Examples
=================

``bnlearn`` contains several examples within the library that can be used to practice with the functionalities of :func:`bnlearn.structure_learning`, :func:`bnlearn.parameter_learning` and :func:`bnlearn.inference`.


Example with DataFrames
'''''''''''''''''''''''

In ``bnlearn``, there is one example dataset that can be imported; the **sprinkler** dataset. Note this dataset is readily one-hot, without missing values, and as such does not require any further pre-processing steps. The DAG example models (see Example DAG section) can however be converted from the model to a dataframe.


.. code-block:: python

   # Import dataset
   df = bnlearn.import_example()
   # Structure learning
   model = bnlearn.structure_learning.fit(df)
   # Plot
   G = bnlearn.plot(model)


Example with DAG
'''''''''''''''''

``bnlearn`` contains several example Directed Acyclic Graphs:
	* 'sprinkler' (default)
	* 'alarm'
	* 'andes'
	* 'asia'
	* 'pathfinder'
	* 'sachs'
	* 'miserables'

Each DAG can be loaded using the :func:`bnlearn.bnlearn.import_DAG` function. With the :func:`bnlearn.bnlearn.sampling` function a ``DataFrame`` can be created for *n* samples.
The sprinkler DAG is a special case because it is not loaded from a *bif* file but created manually. Therefore, the **sprinkler** model can be generated with(out) a CPD by: ``CPD=False``.


.. code-block:: python
   
   # Import dataset
   DAG = bnlearn.import_DAG('sachs', CPD=True)
   # plot the keys of the DAG
   DAG.keys()
   # dict_keys(['model', 'adjmat'])

   # The model contains the BayesianModel with the CPDs.
   # The adjmat contains the adjacency matrix with the relationships between the nodes.

   # plot ground truth
   G = bnlearn.plot(DAG)

   # Sampling
   df = bnlearn.sampling(DAG, n=1000)




Import from BIF
'''''''''''''''''''

Each Bayesian DAG model that is loaded with :func:`bnlearn.bnlearn.import_DAG` is derived from a *bif* file. The *bif* file is a common format for Bayesian networks that can be used for the exchange of knowledge and experimental results in the community. More information can be found (here)[http://www.cs.washington.edu/dm/vfml/appendixes/bif.htm].

.. code-block:: python
   
   # Import dataset
   DAG = bnlearn.import_DAG('filepath/to/model.bif')



Start with RAW data
'''''''''''''''''''

Lets demonstrate by example how to process your own dataset containing mixed variables. I will demonstrate this by the titanic case. This dataset contains both continues as well as categorical variables and can easily imported using :func:`bnlearn.bnlearn.import_example`.
With the function :func:`bnlearn.bnlearn.df2onehot` it can help to convert the mixed dataset towards a one-hot matrix. The settings are adjustable, but by default the unique non-zero values must be above 80% per variable, and the minimal number of samples must be at least 10 per variable.


.. code-block:: python

   # Load titanic dataset containing mixed variables
   df_raw = bnlearn.import_example(data='titanic')
   # Pre-processing of the input dataset
   dfhot, dfnum = bnlearn.df2onehot(df_raw)
   # Structure learning
   DAG = bnlearn.structure_learning.fit(dfnum)
   # Plot
   G = bnlearn.plot(DAG)

.. _fig-titanic:

.. figure:: ../figs/fig_titanic.png


From this point we can learn the parameters using the DAG and input dataframe.

.. code-block:: python

   # Parameter learning
   model = bnlearn.parameter_learning.fit(DAG, df)

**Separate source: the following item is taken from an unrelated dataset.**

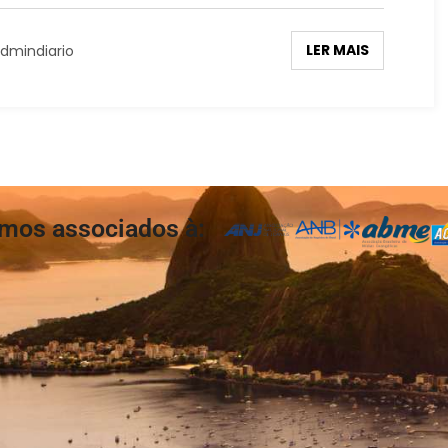
LER MAIS
dmindiario
mos associados à:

Finally, we can start making inferences. Note that the variable and evidence names should exactly match the input data (case sensitive).

.. code-block:: python

   # Print CPDs
   bnlearn.print_CPD(model)
   # Make inference
   q = bnlearn.inference.fit(model, variables=['Survived'], evidence={'Sex':0, 'Pclass':1})
   
   print(q.values)
   print(q.variables)
   print(q._str())
   

.. table::

     +-------------+-----------------+
     | Survived    |   phi(Survived) |
     +=============+=================+
     | Survived(0) |          0.3312 |
     +-------------+-----------------+
     | Survived(1) |          0.6688 |
     +-------------+-----------------+


Adjacency matrix
'''''''''''''''''''''''

The adjacency matrix is a important way to store relationships across variables or nodes.
In graph theory, it is a square matrix used to represent a finite graph. The elements of the matrix indicate whether pairs of vertices are adjacent or not in the graph. 
``bnlearn`` outputs an adjacency matrix in some functionalities. Values 0 or False indicate that nodes are not connected whereas pairs of vertices with value >0 or True are connected.


**Importing a DAG**

Extracting adjacency matrix from imported DAG:

.. code-block:: python
   
   import bnlearn
   # Import DAG
   model = bnlearn.import_DAG('sachs', verbose=0)
   # adjacency matrix:
   model['adjmat']

   # print
   print(model['adjmat'])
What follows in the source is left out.